The Islamic month of fasting, Ramadan is from June, 18th to July, 16th this year. Observant Muslims are not allowed to eat from sun rise to sun set. One of the most important Indonesian holidays, Lebaran or Eid al-Fitr, follows directly after Ramadan. It officially last for two days, but usually the government declares some more days around them to be general public holidays. A lot of people use this holiday to visit family & friends or to vacation themselves.

In a densely populated area like Java with not-quite-optimal transportation infrastructure this necessarily means high congestion on roads, over-booked public transport and higher accommodation prices. From what I have heard, public transportation is often booked out weeks in advance.

I heard of one additional annoyance: Observant Muslims have to pray more often and also earlier in the mornings during Ramadan. This means that you might hear the muezzin performing his call for prayer more often, very early in the morning (well before sun rise) and louder than during the rest of the year.

The religious laws are not enforced as strictly as in more conservative countries (except for possibly Aceh). This means that as a Westerner/non-Muslim you shouldn't have problems to get food during the day.

Note that since Indonesia is such a huge and diverse country, the issues I outlined might be a major problem in some areas (Aceh, the most conservative province; Java, since it's so densely populated) while they aren't affecting you much at all in others (Bali is mostly hinduistic).

So all in all, traveling around Java in July without booking in advance and being very flexible might not be a good idea. One idea is to turn your planned route around so that you'll be in Java after Lebaran.

For the rest of your questions, it mostly depends on what you want to do/how you want to travel.

Is it realistic (or too much/little) for 31 days? should we also go to Rinca Island?

Certainly not too little, for my feeling. Don't forget that distances are quite long (at least for me, being from tiny Austria ;) ) and you'll need time to get around. Personally, I'd condense the itinerary a bit: For both Rinca and Komodo island, the main attraction are the dragons. If there isn't a good reason to go to both of them, I'd rather spend a day more at one of them.

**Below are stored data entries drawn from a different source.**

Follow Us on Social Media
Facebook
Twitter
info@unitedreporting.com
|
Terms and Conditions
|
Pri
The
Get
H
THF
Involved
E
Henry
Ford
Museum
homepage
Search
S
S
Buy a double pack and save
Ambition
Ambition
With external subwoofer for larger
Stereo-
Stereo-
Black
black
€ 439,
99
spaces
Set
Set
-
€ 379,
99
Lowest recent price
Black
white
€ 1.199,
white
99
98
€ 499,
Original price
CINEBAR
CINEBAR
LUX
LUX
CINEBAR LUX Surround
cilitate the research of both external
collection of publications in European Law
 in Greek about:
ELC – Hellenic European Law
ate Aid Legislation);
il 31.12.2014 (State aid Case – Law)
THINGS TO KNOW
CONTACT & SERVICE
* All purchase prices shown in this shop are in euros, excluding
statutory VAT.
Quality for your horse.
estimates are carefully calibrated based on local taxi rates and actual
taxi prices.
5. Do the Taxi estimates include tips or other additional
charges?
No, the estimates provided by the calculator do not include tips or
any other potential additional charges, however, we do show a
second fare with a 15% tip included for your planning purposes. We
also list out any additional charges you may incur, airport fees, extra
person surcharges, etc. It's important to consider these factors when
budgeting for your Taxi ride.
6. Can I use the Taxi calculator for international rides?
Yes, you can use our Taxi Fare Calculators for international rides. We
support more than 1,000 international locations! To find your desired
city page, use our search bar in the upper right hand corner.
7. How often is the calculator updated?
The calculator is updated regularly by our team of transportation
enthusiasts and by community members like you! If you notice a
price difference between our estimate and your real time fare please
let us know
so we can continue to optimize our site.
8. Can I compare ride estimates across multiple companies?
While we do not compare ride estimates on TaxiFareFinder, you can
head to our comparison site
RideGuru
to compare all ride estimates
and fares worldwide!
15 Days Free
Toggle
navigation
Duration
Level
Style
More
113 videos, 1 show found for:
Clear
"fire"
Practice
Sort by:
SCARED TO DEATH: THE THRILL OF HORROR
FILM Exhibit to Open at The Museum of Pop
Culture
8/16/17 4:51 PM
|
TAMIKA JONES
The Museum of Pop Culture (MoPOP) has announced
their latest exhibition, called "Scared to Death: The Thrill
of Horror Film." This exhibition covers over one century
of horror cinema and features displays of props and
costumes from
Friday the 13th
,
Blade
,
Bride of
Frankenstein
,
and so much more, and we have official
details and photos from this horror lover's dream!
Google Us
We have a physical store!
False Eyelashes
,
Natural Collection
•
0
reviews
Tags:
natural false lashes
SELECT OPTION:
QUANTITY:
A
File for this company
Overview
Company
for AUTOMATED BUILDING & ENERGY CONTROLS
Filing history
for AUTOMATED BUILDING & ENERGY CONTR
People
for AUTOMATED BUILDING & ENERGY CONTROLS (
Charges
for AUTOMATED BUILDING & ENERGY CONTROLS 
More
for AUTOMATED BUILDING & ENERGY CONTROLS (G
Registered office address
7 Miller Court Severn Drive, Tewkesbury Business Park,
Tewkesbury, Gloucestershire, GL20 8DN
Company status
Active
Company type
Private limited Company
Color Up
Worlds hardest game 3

Is it fine to not book anything beforehand? We wanted to take it as we go (in case we change plans underway). Or is it required to prebook some tours or hotels?

I usually like to pre-book for a few corner stones of my itinerary and then fill in the gaps on the go; This way you get some flexibility and avoid having to spend too much time looking for transport and accommodation that could otherwise be spend exploring or on a nice beach.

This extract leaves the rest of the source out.